Domain entities

The important aspects of domain analysis include identification of relevant domain concepts, the documentation of how people in the domain understand and use those concepts, and what data is collected about them or in relation to them. Specific examples of domain entities are the concepts of person, patient, study subject, diagnosis, signs and symptoms, family, and pedigree. People in the domain have a clear and intuitive understanding of these concepts but they also appropriately adjust their understanding and use of these concepts based on the domain context. This frequently leads to difficulties when it comes to data modeling and the often implicit shift of semantic meaning inhibits interoperability.

This section aims to identify these concepts and represent them as modeling entities. This process usually involves capturing the various ways these concepts exist in the domain, giving clear definitions and making clear distinctions, and creating new entities with new labels when a domain concept might be too general or vague and can imply very different entities for different people in the domain or in different domain contexts.

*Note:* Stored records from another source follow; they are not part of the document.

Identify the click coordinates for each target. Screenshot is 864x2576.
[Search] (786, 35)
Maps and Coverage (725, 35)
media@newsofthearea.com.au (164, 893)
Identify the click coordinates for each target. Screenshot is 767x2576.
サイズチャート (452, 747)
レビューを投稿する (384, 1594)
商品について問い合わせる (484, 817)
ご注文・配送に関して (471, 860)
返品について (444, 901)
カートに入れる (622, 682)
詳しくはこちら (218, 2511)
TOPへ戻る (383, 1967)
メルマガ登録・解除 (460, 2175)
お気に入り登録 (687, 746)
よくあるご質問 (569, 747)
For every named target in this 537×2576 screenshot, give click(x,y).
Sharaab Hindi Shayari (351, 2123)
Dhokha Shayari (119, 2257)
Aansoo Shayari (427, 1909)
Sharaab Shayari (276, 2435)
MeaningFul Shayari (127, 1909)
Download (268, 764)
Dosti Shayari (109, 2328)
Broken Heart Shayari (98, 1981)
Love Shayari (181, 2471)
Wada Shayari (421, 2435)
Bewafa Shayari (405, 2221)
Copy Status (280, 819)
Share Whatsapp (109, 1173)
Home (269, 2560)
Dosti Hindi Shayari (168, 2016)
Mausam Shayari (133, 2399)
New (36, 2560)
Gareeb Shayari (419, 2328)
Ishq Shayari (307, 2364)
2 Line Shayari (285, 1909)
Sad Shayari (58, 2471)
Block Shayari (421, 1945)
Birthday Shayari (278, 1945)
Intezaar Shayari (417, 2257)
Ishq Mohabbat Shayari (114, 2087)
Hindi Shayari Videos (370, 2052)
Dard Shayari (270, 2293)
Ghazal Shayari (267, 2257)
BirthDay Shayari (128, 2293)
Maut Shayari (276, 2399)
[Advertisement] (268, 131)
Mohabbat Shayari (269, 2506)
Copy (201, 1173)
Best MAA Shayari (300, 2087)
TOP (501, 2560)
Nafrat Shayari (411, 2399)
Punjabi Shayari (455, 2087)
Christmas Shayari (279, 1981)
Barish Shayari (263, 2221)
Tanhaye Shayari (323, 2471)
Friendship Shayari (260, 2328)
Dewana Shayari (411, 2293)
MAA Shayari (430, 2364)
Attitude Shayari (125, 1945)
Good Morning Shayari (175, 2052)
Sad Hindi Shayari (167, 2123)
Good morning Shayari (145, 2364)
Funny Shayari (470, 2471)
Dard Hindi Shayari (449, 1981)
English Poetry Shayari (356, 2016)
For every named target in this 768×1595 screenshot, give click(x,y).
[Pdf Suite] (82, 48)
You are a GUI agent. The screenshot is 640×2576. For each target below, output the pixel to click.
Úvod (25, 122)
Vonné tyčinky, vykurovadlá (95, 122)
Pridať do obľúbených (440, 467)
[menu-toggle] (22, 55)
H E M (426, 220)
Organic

Although the analysis in the following pages should be based on the domain and how domain experts understand it rather than how it’s modeled in any existing information model, these pages will likely refer to existing representations as a way to identify aspects of the domain that the model intended to represent. Models are usually developed for specific use cases and examining their approach will likely lead us to identifying aspects of the domain that we might not be aware of. However, we are not constrained by the specific definition and modeling decisions from those models. Also, a common modeling error is the “over fitting” of such models to the specific use case or project at hand. This over fitting leads to difficulties with reusing these models for other projects and eventually to the proliferation of over fitted models. This is a major interoperability barrier. In the following pages those models are simply looked at as a tool to identify the underlying domain they are intending to represent and provide one or more alternative representations within the FHIR framework.